Sometimes he would take me along with him on an appointment where he would show off one of the floor machines, giant polishing machines. And once in a while, he’d let me sit on one of the polishers, as he used it to polish a floor. What a ride it was, and I’d feel pretty special, just for being there. Once in a while, my dad was a great guy and really knew how to make me feel pretty special.
This is me, and this was my home growing up until I was much older, fourteen. Idyllic in appearance, and placid on the surface, childhood was anything but placid underneath that skin. But there were many good days, and good times, to throw away all of the memories just because most of the time that I lived there I lived in fear, would be wrong, although that’s what my mind tried to do. Make me forget.
In trying to make sense of my life after growing up, it’s helpful to understand who I started out to be, and what influences changed me into the man I eventually became.
Sometimes I feel as if I have fallen down the rabbit hole into an alternate universe, one in which I’m no longer a person. The world has also changed, seemingly irretrievably, into a place without any kind of safety, security, and surety.
Mum used to complain to me, from time to time, when she was retired from teaching, that she felt invisible, of no consequence, and therefore, of no value to anyone, including to herself. I remember telling her that, of course, she had meaning and value, at least to her children, and that we value her for her wisdom and accumulated life experience. I believe now that my comments were, at best, well-meaning but false.
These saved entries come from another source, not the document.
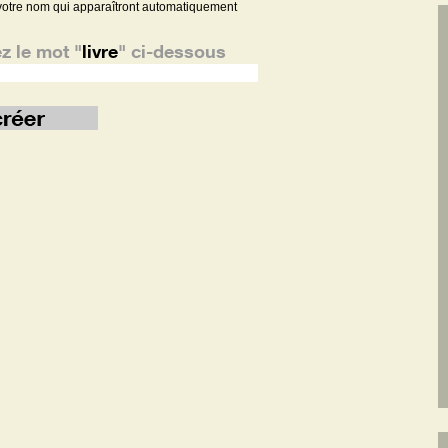
votre nom qui apparaîtront automatiquement
ez le mot
"
livre
"
ci-dessous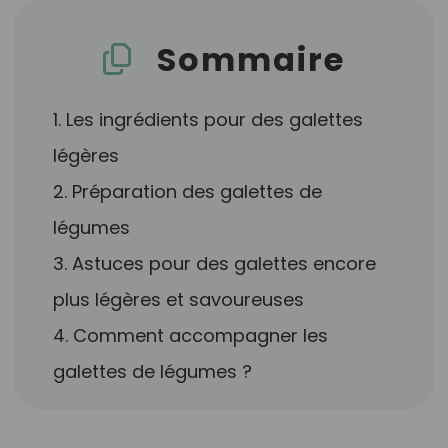
Sommaire
1. Les ingrédients pour des galettes
légères
2. Préparation des galettes de
légumes
3. Astuces pour des galettes encore
plus légères et savoureuses
4. Comment accompagner les
galettes de légumes ?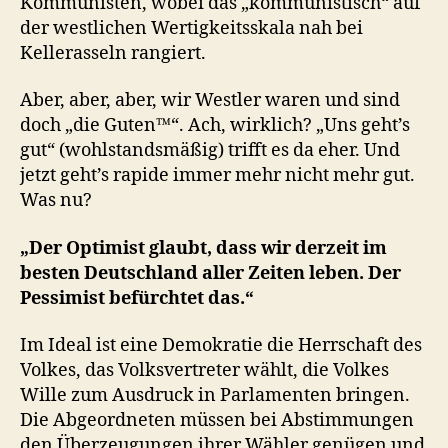
Kommunisten, wobei das „kommunistisch“ auf
der westlichen Wertigkeitsskala nah bei
Kellerasseln rangiert.
Aber, aber, aber, wir Westler waren und sind
doch „die Guten™“. Ach, wirklich? „Uns geht’s
gut“ (wohlstandsmäßig) trifft es da eher. Und
jetzt geht’s rapide immer mehr nicht mehr gut.
Was nu?
„Der Optimist glaubt, dass wir derzeit im
besten Deutschland aller Zeiten leben. Der
Pessimist befürchtet das.“
Im Ideal ist eine Demokratie die Herrschaft des
Volkes, das Volksvertreter wählt, die Volkes
Wille zum Ausdruck in Parlamenten bringen.
Die Abgeordneten müssen bei Abstimmungen
den Überzeugungen ihrer Wähler genügen und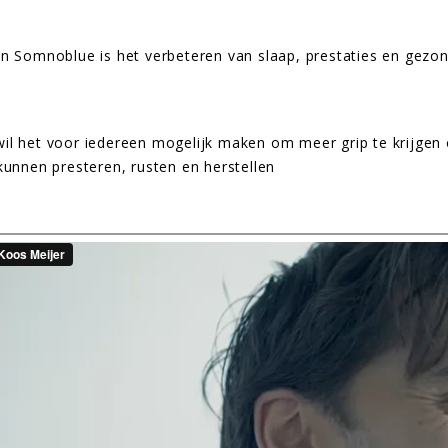
n Somnoblue is het verbeteren van slaap, prestaties en gezon
l het voor iedereen mogelijk maken om meer grip te krijgen 
kunnen presteren, rusten en herstellen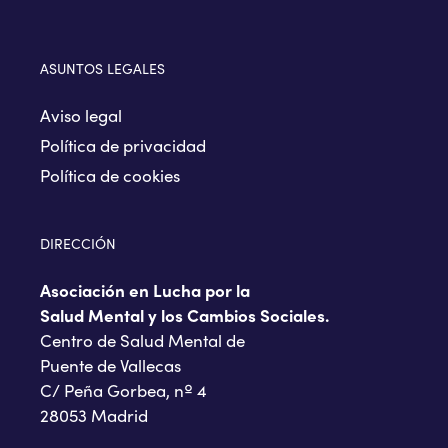
ASUNTOS LEGALES
Aviso legal
Política de privacidad
Política de cookies
DIRECCIÓN
Asociación en Lucha por la
Salud Mental y los Cambios Sociales.
Centro de Salud Mental de
Puente de Vallecas
C/ Peña Gorbea, nº 4
28053 Madrid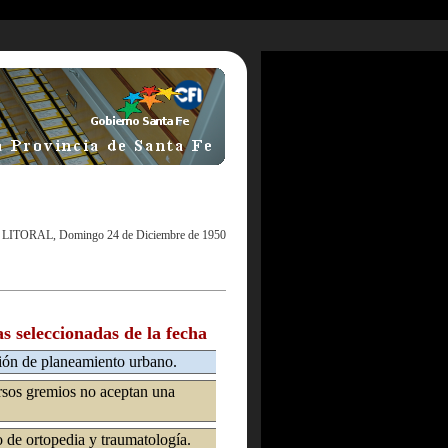
 LITORAL, Domingo 24 de Diciembre de 1950
as seleccionadas de la fecha
ción de planeamiento urbano.
rsos gremios no aceptan una
de ortopedia y traumatología.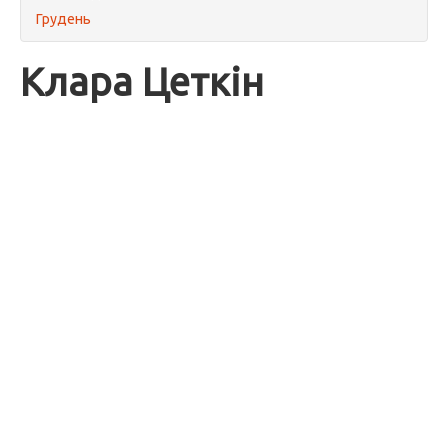
Грудень
Клара Цеткін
Feelings are not facts, although they weigh us down as if they are real. I am going to be celebrating my sixty-fifth birthday in less than a month. Supposedly this means that I should be enjoying the opportunity to retire from active working life, and into a pleasant meander down the road of a new journey, not so bound up in ambition or goals.
Instead, I head into retirement with serious complications of diabetes and COPD, chronically exhausted, in constant arthritic and neuropathic pain. My professional life is in disgrace, and my finances are completely destroyed. My marriage is a shambles, a mere shadow of meaning and purpose I believed it to be. Whatever self-esteem I once enjoyed has been systematically eroded to the point where I have become self-effacing and ashamed.
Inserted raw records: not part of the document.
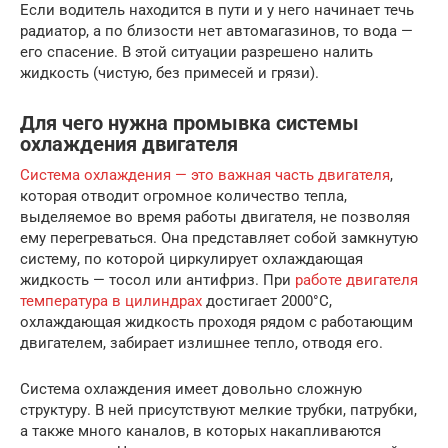
Если водитель находится в пути и у него начинает течь
радиатор, а по близости нет автомагазинов, то вода —
его спасение. В этой ситуации разрешено налить
жидкость (чистую, без примесей и грязи).
Для чего нужна промывка системы
охлаждения двигателя
Система охлаждения — это важная часть двигателя
,
которая отводит огромное количество тепла,
выделяемое во время работы двигателя, не позволяя
ему перегреваться. Она представляет собой замкнутую
систему, по которой циркулирует охлаждающая
жидкость — тосол или антифриз. При
работе двигателя
температура в цилиндрах
достигает 2000°C,
охлаждающая жидкость проходя рядом с работающим
двигателем, забирает излишнее тепло, отводя его.
Система охлаждения имеет довольно сложную
структуру. В ней присутствуют мелкие трубки, патрубки,
а также много каналов, в которых накапливаются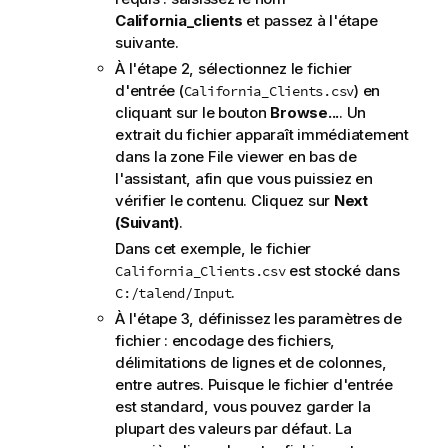
California_clients
et passez à l'étape
suivante.
À l'étape 2, sélectionnez le fichier
d'entrée (
) en
California_Clients.csv
cliquant sur le bouton
Browse...
. Un
extrait du fichier apparaît immédiatement
dans la zone File viewer en bas de
l'assistant, afin que vous puissiez en
vérifier le contenu. Cliquez sur
Next
(Suivant)
.
Dans cet exemple, le fichier
est stocké dans
California_Clients.csv
.
C:/talend/Input
À l'étape 3, définissez les paramètres de
fichier : encodage des fichiers,
délimitations de lignes et de colonnes,
entre autres. Puisque le fichier d'entrée
est standard, vous pouvez garder la
plupart des valeurs par défaut. La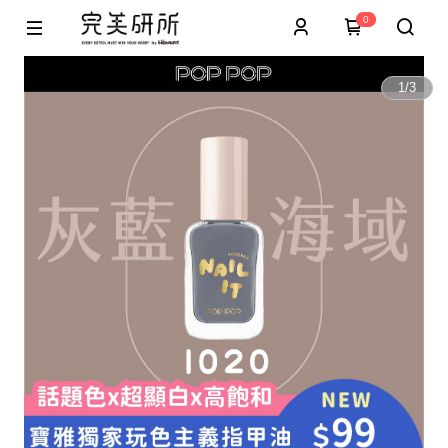
0
1
/
3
Accomplishments once achieved with pride, are now rued as pointless, as they were not sustained, nor followed up with long-term success. Professional competence and pride in my knowledge and skills are now the pathetic memories of a fallen champion.
I have crashed and burned before, and arose from the ashes to take on new challenges and build a life again. I’m told by professionals that I need to let go of the past, forget my shortcomings, and learn to live with my current life and health circumstances. In short, I need to refocus on a new future. Build again a life worth living, a life into which joy and laughter can once again be a part.
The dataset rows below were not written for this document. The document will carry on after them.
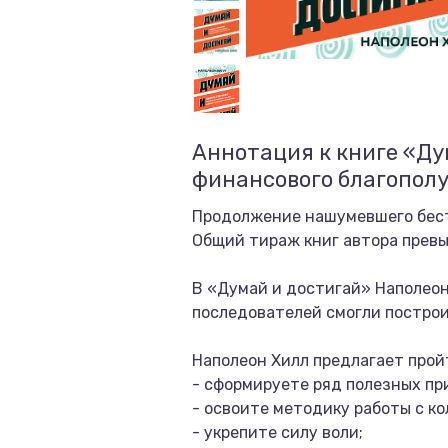
Аннотация к книге «Ду
финансового благопол
Продолжение нашумевшего бест
Общий тираж книг автора превы
В «Думай и достигай» Наполеон
последователей смогли построи
Наполеон Хилл предлагает пройт
- сформируете ряд полезных пр
- освоите методику работы с к
- укрепите силу воли;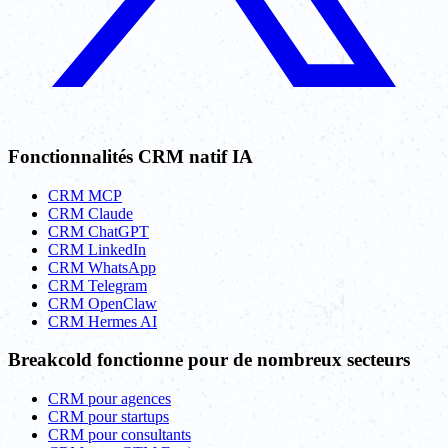
Fonctionnalités CRM natif IA
CRM MCP
CRM Claude
CRM ChatGPT
CRM LinkedIn
CRM WhatsApp
CRM Telegram
CRM OpenClaw
CRM Hermes AI
Breakcold fonctionne pour de nombreux secteurs
CRM pour agences
CRM pour startups
CRM pour consultants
There is still much of value in my life, and turning to those people who continue to befriend me and support me is a part of that future. Gratitude for what I have now will be a good start.
Still, it is difficult to look around me and see a landscape filled with characters I don’t recognize and don’t think I really want to get to know. What would be even more helpful would be if I could find a mirror that shows me the man I once thought I was. The mirrors in Wonderland show me a person I scarcely recognize, and who I really don’t want to be.